====== Material supplied ======

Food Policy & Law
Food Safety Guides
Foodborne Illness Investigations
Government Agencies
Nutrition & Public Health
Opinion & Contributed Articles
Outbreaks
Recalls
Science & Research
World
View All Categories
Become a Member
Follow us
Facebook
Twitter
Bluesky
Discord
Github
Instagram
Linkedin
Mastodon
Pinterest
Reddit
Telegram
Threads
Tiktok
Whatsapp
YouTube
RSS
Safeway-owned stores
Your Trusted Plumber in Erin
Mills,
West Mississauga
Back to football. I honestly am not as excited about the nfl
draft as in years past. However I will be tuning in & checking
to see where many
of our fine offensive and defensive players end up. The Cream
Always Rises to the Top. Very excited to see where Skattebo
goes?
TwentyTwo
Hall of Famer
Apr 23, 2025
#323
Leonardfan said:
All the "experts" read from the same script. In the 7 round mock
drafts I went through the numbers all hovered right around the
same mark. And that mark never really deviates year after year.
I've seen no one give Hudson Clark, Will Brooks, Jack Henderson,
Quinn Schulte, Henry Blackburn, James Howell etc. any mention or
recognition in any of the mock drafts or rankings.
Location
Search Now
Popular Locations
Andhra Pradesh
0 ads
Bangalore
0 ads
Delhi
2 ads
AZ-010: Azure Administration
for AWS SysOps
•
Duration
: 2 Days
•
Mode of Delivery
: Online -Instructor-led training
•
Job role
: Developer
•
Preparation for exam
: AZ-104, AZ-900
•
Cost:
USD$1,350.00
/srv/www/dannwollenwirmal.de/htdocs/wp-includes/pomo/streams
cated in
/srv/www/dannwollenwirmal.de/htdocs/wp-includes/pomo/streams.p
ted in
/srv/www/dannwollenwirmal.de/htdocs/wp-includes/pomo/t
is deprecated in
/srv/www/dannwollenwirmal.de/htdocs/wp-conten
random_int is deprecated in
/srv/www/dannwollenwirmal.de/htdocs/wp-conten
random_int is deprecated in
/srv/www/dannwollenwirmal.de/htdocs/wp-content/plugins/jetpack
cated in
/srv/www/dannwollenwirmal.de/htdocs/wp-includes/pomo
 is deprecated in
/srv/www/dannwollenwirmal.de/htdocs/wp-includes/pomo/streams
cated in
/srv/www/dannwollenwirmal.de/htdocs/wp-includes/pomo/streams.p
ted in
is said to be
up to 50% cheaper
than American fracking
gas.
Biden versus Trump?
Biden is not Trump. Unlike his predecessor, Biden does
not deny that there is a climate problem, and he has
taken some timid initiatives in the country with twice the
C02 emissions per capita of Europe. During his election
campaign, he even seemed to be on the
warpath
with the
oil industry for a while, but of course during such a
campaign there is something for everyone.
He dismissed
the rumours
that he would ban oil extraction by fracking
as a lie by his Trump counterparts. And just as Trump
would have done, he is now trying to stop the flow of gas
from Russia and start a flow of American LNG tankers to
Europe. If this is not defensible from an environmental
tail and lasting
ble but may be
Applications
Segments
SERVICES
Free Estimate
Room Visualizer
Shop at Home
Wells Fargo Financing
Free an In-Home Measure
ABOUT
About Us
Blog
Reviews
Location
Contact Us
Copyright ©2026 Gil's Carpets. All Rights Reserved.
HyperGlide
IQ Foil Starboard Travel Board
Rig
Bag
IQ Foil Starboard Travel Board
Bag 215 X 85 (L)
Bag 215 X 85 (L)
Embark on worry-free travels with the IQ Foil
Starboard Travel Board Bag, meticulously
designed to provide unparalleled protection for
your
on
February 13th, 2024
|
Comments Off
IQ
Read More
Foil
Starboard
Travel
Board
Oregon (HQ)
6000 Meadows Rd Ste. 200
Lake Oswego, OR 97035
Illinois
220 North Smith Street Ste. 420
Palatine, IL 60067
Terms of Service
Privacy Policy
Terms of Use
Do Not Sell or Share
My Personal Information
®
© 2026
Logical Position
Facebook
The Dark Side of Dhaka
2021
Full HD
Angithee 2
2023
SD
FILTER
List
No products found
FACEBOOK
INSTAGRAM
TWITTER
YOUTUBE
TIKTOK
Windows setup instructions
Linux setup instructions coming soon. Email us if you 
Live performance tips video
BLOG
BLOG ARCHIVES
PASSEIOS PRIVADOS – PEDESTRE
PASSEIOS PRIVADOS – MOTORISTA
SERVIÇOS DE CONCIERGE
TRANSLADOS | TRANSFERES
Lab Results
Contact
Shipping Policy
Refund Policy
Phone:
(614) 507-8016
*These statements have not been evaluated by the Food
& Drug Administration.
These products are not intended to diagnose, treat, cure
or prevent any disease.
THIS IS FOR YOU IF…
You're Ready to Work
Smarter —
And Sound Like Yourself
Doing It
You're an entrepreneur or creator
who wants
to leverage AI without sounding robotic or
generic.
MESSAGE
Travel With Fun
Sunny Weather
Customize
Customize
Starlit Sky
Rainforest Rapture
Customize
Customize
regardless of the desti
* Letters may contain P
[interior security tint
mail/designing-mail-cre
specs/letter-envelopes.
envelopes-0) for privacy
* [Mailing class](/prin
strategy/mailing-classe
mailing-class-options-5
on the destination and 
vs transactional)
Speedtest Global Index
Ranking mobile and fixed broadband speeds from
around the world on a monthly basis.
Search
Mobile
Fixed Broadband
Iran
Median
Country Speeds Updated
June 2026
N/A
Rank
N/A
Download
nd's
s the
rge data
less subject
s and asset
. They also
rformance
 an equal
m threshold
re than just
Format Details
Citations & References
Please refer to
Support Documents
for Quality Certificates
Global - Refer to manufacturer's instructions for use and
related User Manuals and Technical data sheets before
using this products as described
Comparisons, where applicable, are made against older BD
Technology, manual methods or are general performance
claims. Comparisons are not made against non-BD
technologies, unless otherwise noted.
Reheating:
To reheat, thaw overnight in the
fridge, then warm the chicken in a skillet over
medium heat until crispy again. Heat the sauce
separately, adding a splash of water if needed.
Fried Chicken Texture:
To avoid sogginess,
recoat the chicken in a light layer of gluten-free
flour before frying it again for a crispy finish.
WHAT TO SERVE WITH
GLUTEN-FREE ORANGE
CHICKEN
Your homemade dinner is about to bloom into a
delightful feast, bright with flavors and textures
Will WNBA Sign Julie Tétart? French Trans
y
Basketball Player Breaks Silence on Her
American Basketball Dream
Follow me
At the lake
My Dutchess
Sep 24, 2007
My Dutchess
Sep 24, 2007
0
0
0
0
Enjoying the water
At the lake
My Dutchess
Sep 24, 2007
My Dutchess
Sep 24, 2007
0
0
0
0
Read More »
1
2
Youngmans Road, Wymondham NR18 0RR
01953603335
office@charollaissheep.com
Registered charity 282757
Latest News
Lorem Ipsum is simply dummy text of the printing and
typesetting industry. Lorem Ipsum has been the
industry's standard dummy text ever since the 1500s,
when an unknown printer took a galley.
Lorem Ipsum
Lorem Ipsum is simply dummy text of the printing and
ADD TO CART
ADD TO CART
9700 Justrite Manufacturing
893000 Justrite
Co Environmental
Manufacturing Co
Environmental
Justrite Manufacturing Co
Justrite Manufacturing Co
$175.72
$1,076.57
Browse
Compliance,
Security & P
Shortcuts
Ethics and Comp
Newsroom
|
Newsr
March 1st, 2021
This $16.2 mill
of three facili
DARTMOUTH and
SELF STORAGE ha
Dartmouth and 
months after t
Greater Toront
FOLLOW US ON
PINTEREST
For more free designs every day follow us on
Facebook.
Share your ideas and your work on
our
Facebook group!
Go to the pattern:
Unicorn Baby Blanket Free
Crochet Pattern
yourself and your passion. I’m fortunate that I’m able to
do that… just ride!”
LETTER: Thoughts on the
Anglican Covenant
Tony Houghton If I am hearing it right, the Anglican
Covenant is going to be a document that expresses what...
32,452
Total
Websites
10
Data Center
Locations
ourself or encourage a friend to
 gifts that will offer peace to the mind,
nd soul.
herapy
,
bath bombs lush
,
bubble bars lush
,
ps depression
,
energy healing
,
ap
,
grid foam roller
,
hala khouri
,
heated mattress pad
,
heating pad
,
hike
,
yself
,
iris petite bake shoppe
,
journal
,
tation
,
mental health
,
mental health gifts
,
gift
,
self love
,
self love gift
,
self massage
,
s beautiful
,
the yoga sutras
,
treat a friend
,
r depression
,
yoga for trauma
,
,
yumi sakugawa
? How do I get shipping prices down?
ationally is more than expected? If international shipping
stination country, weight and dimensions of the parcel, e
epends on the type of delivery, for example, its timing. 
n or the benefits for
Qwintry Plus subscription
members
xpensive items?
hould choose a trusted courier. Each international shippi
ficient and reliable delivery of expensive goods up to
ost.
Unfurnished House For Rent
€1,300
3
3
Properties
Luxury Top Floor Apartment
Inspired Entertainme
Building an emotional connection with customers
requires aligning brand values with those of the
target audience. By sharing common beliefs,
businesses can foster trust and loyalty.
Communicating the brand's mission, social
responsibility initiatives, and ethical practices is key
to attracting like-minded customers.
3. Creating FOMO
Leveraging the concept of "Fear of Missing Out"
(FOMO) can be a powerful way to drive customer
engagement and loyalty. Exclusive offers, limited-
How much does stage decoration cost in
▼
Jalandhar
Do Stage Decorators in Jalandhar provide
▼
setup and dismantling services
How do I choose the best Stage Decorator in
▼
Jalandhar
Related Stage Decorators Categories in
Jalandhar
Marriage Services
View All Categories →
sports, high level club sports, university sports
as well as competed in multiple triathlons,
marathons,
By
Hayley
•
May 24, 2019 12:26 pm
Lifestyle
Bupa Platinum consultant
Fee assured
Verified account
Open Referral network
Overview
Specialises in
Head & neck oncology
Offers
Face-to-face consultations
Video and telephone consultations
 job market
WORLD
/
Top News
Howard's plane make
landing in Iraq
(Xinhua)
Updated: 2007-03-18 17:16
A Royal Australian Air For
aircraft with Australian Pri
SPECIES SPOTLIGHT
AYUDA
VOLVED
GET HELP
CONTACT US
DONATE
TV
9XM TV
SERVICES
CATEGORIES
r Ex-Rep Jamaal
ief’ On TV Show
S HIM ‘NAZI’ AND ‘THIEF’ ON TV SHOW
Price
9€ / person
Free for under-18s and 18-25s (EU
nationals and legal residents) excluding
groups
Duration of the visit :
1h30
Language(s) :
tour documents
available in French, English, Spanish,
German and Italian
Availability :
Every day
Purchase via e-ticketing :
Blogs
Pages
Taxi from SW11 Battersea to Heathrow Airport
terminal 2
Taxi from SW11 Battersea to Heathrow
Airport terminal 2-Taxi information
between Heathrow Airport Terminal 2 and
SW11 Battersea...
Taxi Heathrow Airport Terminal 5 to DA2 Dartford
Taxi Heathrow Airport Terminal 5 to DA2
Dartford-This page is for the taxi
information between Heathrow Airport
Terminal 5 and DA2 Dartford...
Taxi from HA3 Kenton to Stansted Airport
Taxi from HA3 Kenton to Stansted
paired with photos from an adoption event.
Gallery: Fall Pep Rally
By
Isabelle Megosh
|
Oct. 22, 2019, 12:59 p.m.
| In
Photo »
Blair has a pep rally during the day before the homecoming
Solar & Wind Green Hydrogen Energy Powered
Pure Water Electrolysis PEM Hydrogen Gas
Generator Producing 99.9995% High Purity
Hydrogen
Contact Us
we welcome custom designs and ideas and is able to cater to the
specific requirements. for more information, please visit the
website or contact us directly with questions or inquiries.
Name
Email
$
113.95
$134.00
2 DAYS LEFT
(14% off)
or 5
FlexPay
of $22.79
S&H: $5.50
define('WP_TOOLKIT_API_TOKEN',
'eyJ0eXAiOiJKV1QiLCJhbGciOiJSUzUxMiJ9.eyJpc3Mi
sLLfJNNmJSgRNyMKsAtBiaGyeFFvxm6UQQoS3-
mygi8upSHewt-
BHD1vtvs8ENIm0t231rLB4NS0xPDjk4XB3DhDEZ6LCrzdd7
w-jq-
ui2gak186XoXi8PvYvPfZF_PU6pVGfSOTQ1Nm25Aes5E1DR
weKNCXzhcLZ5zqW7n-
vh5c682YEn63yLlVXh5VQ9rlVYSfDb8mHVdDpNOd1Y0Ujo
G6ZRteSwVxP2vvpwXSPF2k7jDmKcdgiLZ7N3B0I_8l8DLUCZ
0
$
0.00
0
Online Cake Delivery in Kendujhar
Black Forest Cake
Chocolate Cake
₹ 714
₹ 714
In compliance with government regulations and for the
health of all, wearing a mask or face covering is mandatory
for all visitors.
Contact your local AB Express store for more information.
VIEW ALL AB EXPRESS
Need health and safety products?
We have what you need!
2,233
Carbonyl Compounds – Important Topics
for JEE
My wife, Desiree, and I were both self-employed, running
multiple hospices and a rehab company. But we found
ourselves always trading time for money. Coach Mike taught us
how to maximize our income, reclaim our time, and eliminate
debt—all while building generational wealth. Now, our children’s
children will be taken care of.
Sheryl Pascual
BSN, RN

======

-- What the exercise asks --
As the answer, set down only the lines from the data above between the one holding "Gallery: Fall Pep Rally" and the one holding "Online Cake Delivery in Kendujhar", inclusive, exactly as they read.

-- Response for this exercise --
Gallery: Fall Pep Rally
By
Isabelle Megosh
|
Oct. 22, 2019, 12:59 p.m.
| In
Photo »
Blair has a pep rally during the day before the homecoming
Solar & Wind Green Hydrogen Energy Powered
Pure Water Electrolysis PEM Hydrogen Gas
Generator Producing 99.9995% High Purity
Hydrogen
Contact Us
we welcome custom designs and ideas and is able to cater to the
specific requirements. for more information, please visit the
website or contact us directly with questions or inquiries.
Name
Email
$
113.95
$134.00
2 DAYS LEFT
(14% off)
or 5
FlexPay
of $22.79
S&H: $5.50
define('WP_TOOLKIT_API_TOKEN',
'eyJ0eXAiOiJKV1QiLCJhbGciOiJSUzUxMiJ9.eyJpc3Mi
sLLfJNNmJSgRNyMKsAtBiaGyeFFvxm6UQQoS3-
mygi8upSHewt-
BHD1vtvs8ENIm0t231rLB4NS0xPDjk4XB3DhDEZ6LCrzdd7
w-jq-
ui2gak186XoXi8PvYvPfZF_PU6pVGfSOTQ1Nm25Aes5E1DR
weKNCXzhcLZ5zqW7n-
vh5c682YEn63yLlVXh5VQ9rlVYSfDb8mHVdDpNOd1Y0Ujo
G6ZRteSwVxP2vvpwXSPF2k7jDmKcdgiLZ7N3B0I_8l8DLUCZ
0
$
0.00
0
Online Cake Delivery in Kendujhar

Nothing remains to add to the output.